During his postgame presser, Fred looked like me, painfully slouched over a cart while watching my wife shop at the local Hobby Lobby.
It was uncomfortable.
Iowa State’s former head coach has a system – a system that we all know well – that is predicated off of sharing the basketball. So far (it is still early) during his rookie campaign in the Association, a group of selfish professionals have refused to buy into this system.
Iowa State’s (9-1) 81-79 loss to UNI (7-3) in the Big 4 Classic on Saturday reminded me a lot of the Bulls on Friday night. In front of a sold out Wells Fargo Arena, Iowa State was a disaster defensively and dished out a measly 13 assists on 32 field goals.
It was frustrating for No. 5 Iowa State considering the Cyclones outperformed Ben Jacobson’s giant slaying UNI team (remember that the Panthers beat then No. 1 ranked North Carolina in November) in virtually every statistic of the box score other than two: the final number and 3-point shooting.
Led by a scorching hot Paul Jesperson (7-of-9 from long range), UNI made 13-of-22 threes in the win. The Cyclones went 3-of-17.

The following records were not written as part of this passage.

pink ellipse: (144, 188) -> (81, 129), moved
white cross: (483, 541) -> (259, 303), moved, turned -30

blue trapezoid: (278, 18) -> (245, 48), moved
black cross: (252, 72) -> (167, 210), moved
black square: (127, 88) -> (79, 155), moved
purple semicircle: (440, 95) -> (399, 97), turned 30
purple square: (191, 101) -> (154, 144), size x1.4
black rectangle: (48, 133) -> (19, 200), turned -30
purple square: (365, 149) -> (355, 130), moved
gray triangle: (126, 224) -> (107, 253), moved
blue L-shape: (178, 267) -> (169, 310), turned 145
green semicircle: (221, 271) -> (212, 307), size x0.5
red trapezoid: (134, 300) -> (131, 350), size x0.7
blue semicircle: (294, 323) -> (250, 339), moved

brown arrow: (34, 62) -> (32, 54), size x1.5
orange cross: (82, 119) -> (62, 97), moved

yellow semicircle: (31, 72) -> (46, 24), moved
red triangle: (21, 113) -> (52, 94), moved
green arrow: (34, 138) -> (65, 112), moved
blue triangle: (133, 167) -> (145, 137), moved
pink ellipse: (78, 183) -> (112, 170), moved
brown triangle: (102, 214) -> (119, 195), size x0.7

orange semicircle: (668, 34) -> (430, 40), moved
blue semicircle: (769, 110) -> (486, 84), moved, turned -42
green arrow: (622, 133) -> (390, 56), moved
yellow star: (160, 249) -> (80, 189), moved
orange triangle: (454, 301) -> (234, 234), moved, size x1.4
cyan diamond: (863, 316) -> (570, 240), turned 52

“Defensively in the first half, our ball screen coverage wasn’t good,” head coach Steve Prohm said. “We did a better job in the second half and held them to 35 points and put ourselves in a position to win. The 3-point line really hurt us.”

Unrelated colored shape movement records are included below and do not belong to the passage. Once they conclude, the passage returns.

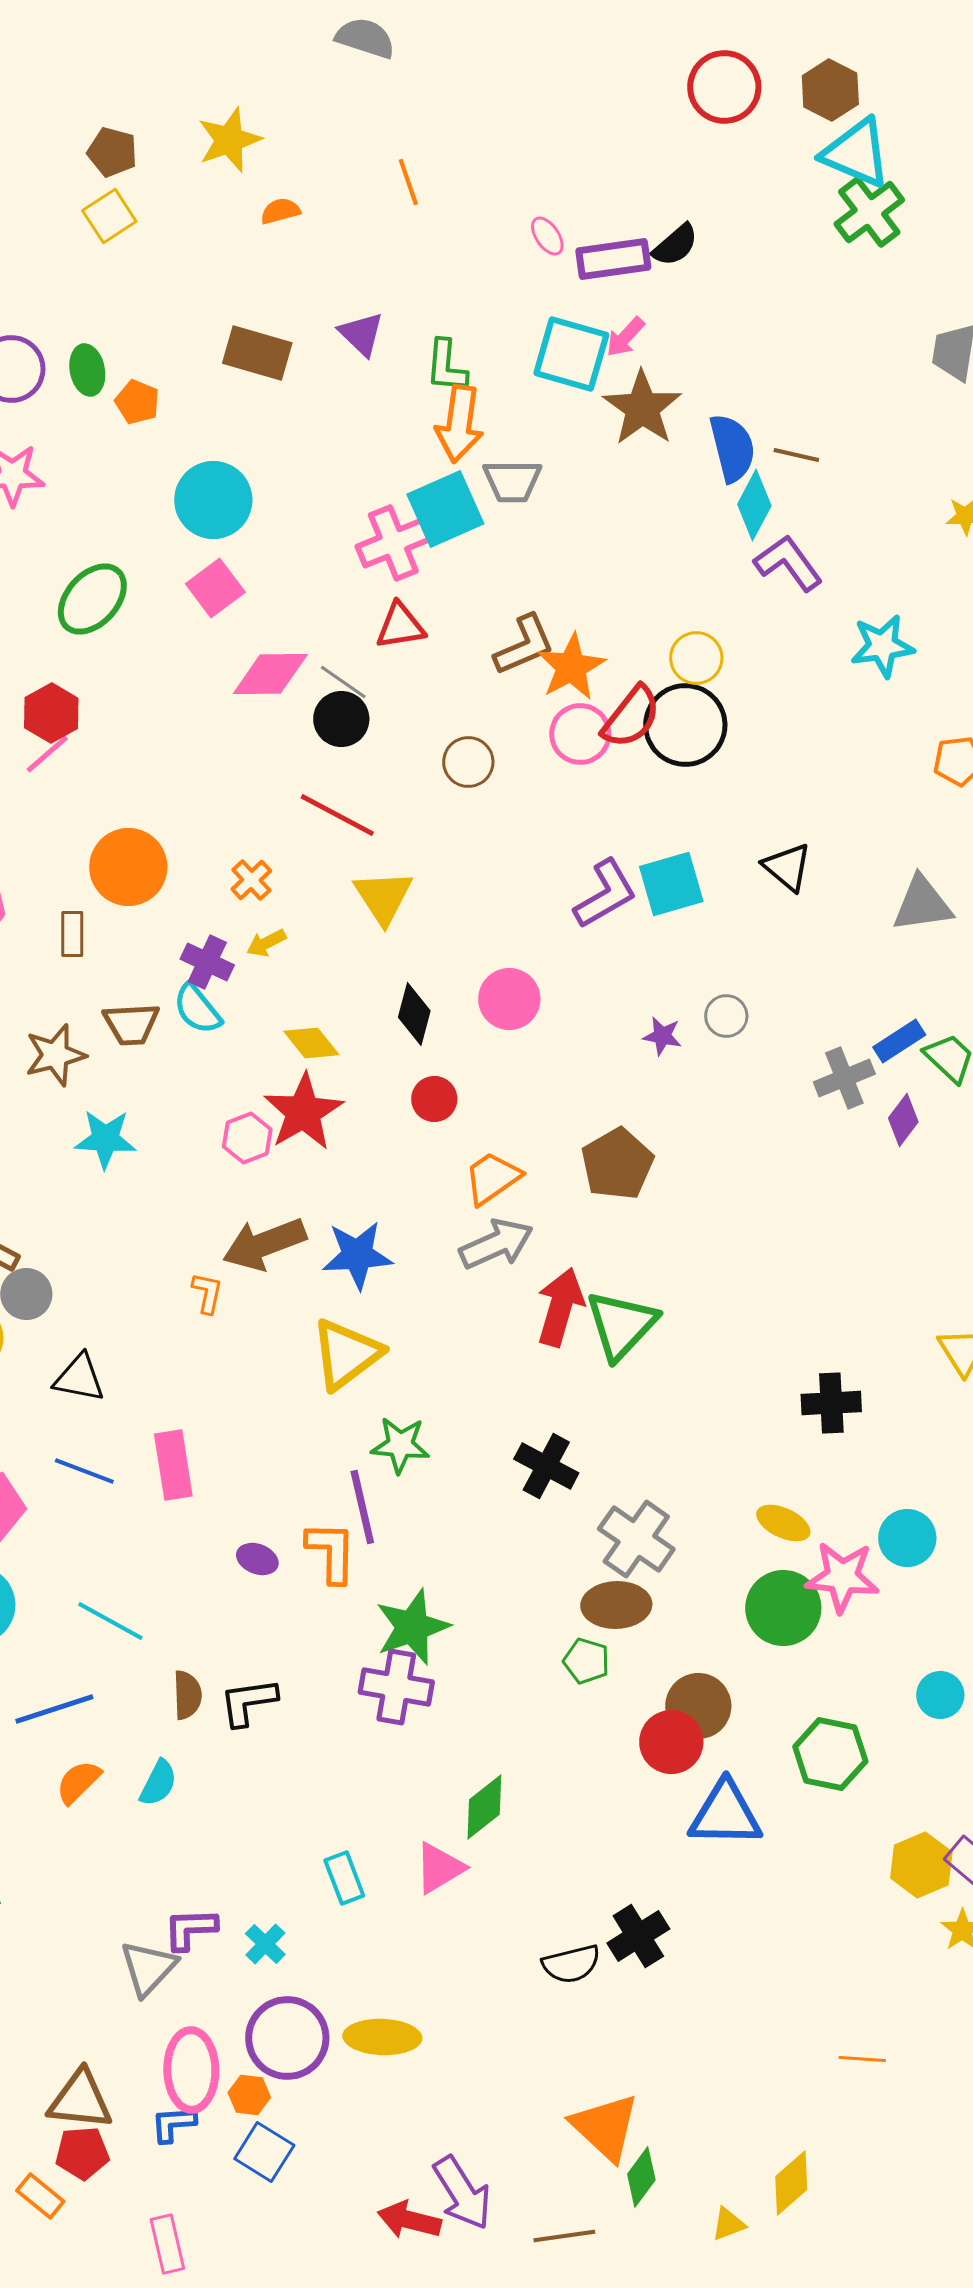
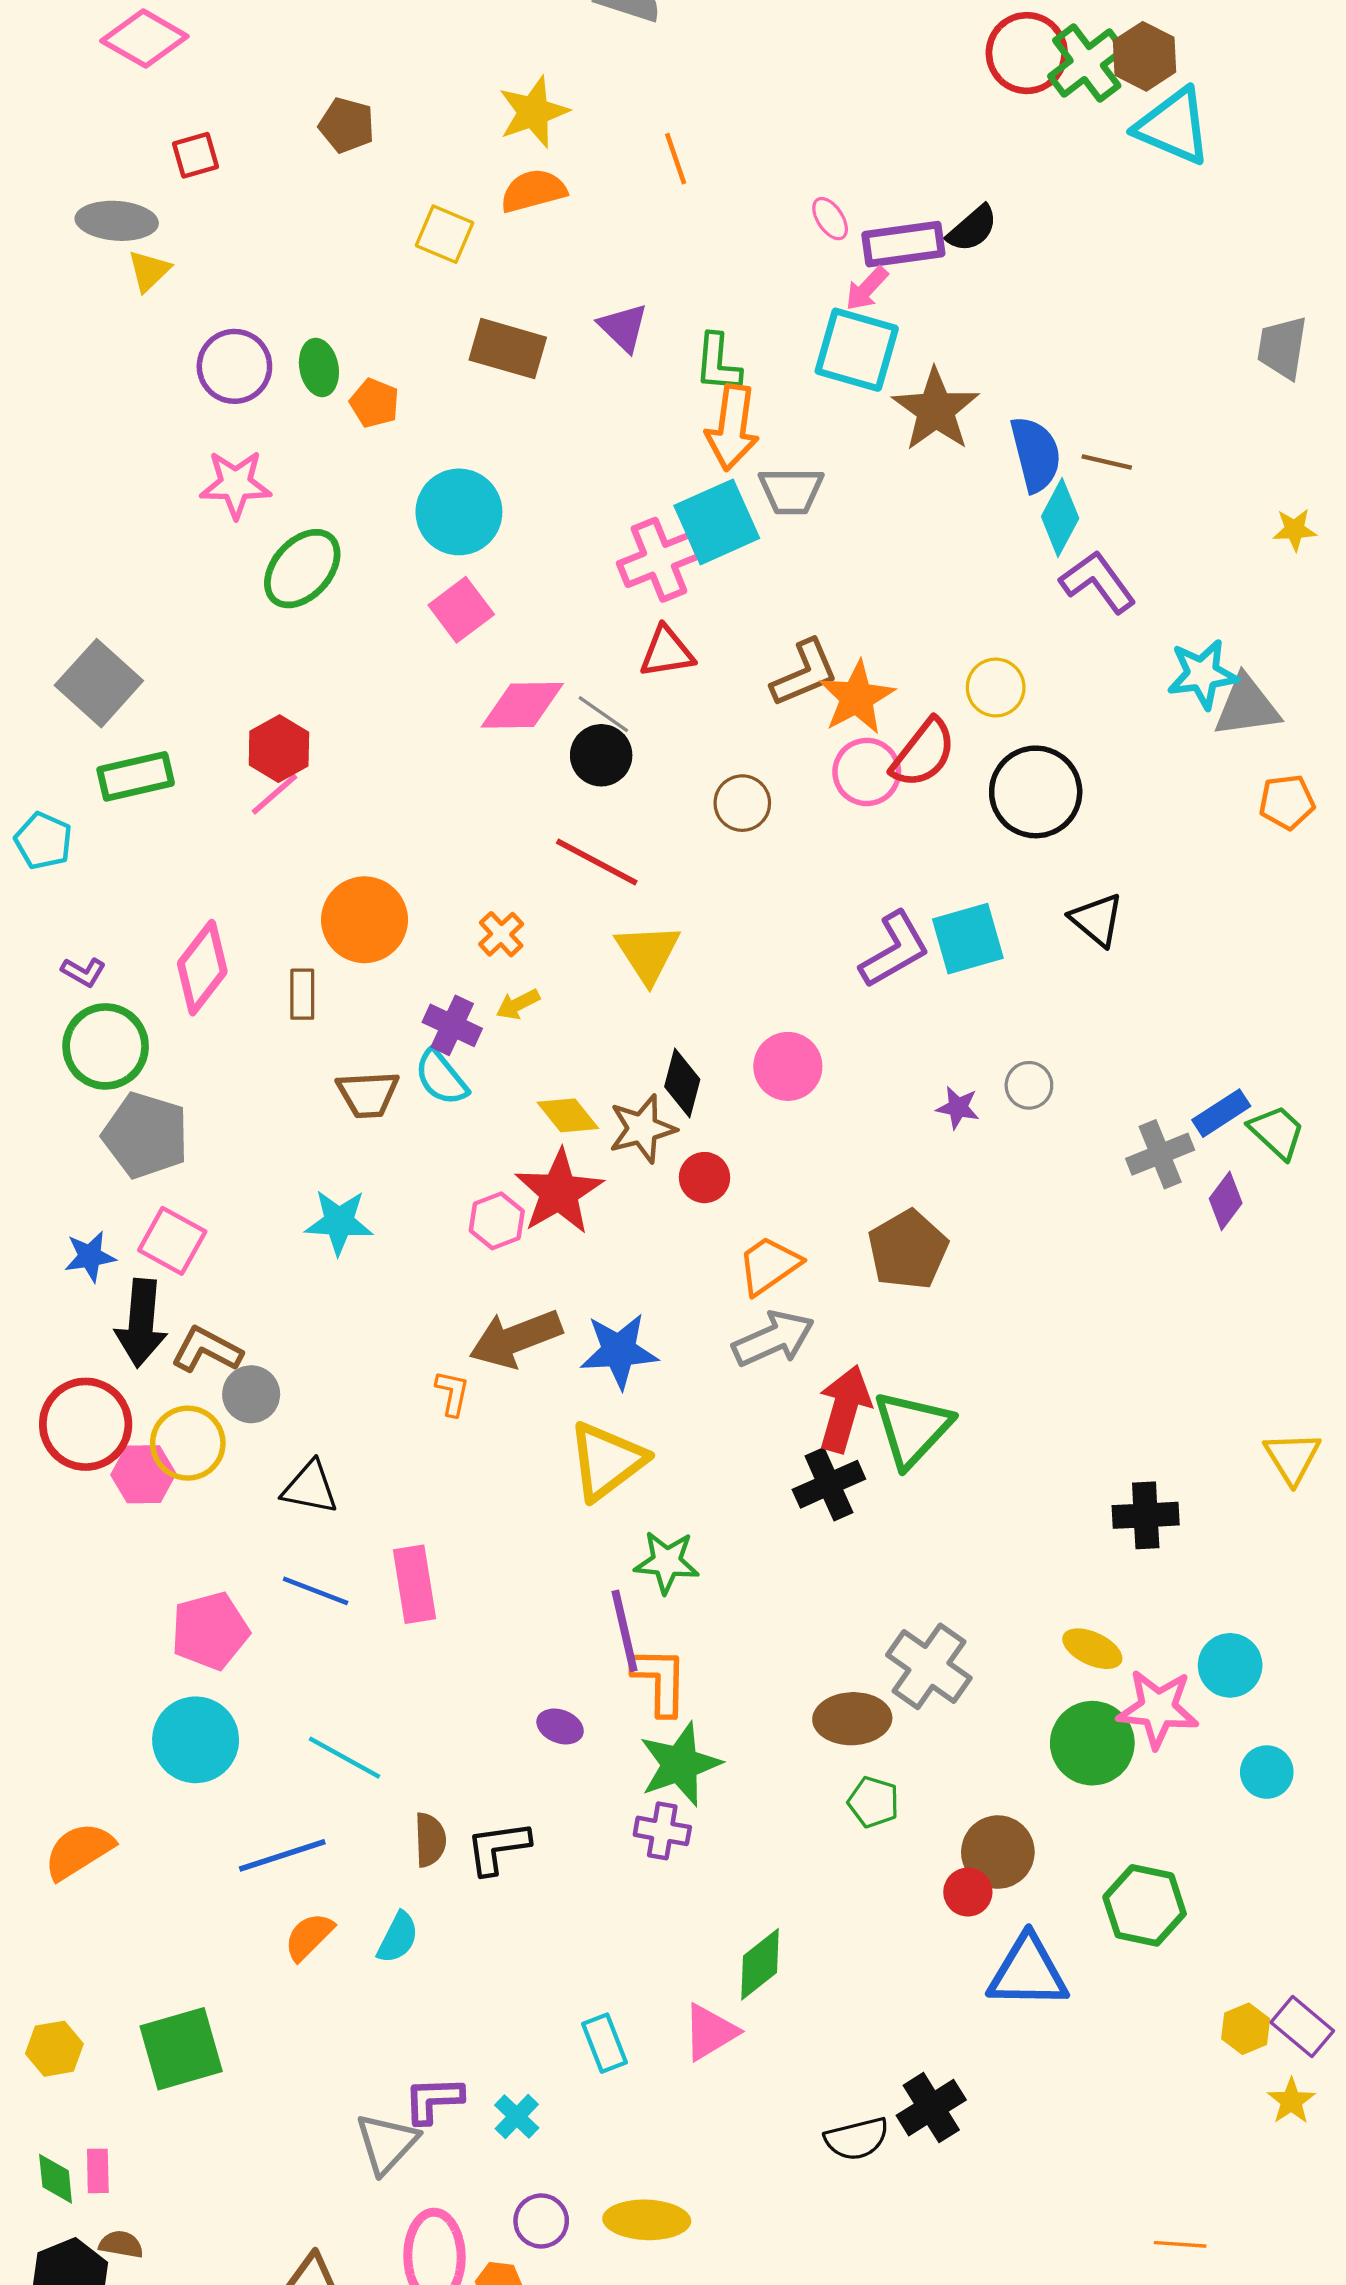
yellow star: (229, 140) -> (533, 112), moved
orange semicircle: (280, 211) -> (533, 191), size x1.5
green cross: (869, 212) -> (1087, 63), moved
yellow square: (109, 216) -> (444, 234), moved, turned -34
pink arrow: (625, 337) -> (867, 289), moved
green ellipse: (92, 599) -> (302, 569), moved
black circle: (685, 725) -> (1036, 792), moved
gray triangle: (922, 904) -> (1247, 706), moved
brown star: (55, 1055) -> (642, 1129), moved
black cross: (546, 1466) -> (829, 1484), moved, turned 38
orange L-shape: (331, 1552) -> (660, 1681), moved
purple ellipse: (257, 1559) -> (560, 1726), moved
brown ellipse: (616, 1605) -> (852, 1719), moved
purple cross: (396, 1687) -> (662, 1831), size x0.7
cyan circle: (940, 1695) -> (1267, 1772), moved
red circle: (671, 1742) -> (968, 1892), size x0.7
yellow hexagon: (921, 1865) -> (1246, 2029), size x0.7
purple circle: (287, 2038) -> (541, 2221), size x0.6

Heading into the game, Iowa State’s scouting report on UNI was quite simple.
“Don’t let Wes Washpun get into the paint.”
In return, that would collapse the defense and free up the efficient 3-point shooters who wear purple.
Seven of Washpun’s 11 assists resulted in Panther 3-pointers.

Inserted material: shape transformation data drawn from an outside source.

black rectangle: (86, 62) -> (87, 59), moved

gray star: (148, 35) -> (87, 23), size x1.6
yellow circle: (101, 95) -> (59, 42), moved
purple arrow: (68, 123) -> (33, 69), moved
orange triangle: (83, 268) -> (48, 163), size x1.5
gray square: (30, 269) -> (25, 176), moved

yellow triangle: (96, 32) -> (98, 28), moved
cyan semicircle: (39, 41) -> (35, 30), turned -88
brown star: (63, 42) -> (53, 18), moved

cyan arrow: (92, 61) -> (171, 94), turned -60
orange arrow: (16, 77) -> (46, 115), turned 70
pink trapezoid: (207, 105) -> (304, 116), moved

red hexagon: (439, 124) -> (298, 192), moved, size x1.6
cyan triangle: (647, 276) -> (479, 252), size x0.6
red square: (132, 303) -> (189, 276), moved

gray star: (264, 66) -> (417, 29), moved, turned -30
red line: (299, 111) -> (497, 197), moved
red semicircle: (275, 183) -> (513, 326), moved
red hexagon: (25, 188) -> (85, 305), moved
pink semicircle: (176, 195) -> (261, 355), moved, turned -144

This was not Monte Morris’ best game in an Iowa State uniform.
Washpun consistently had his way with Morris (who was unavailable to the media after the game and struggled by going 3-of-10 on the night) and scored 28 points while dishing out an essential 11 assists.
“Obviously we can’t have a team shoot 58 percent from the field and expect to win,” Georges Niang, who led Iowa State with 30 points, said. “Obviously there are some things that we have to correct.”
The biggest correction that needs to be made: Dating back years now, for some reason this program has consistently dug itself itself into significant holes early in basketball games. UNI was up double digits in the first half. This is just over a week after Iowa led by 20 with 16 minutes to in inside of Hilton Coliseum.
“We do it to ourselves,” Niang said. “We are looking to improve and Coach is helping us to improve every game.”
Give credit where it is due.
Possession after possession, the Panthers just kept hitting shots. It is no secret to anybody that Iowa State’s best offense is in transition.
Those pesky Panthers have now beaten Iowa State in six of eight in this series.
Defensively, this group of Cyclones has never been great and it probably never will be.
It’s that 13 assists on 32 field goals stat that bothers me so much.
Up next for the Cyclones is a good Cincinnati team (10-2) on Tuesday (6 p.m. on ESPN2).
“We can’t be in peaks and valleys after one game,” Prohm said. “That’s just my philosophy. That’s always been my philosophy.”
That is a solid philosophy indeed and an important one considering Iowa State will likely be an underdog in two of its next three games.
A road win at Cincinnati would go a long way in helping everybody forget this stinker.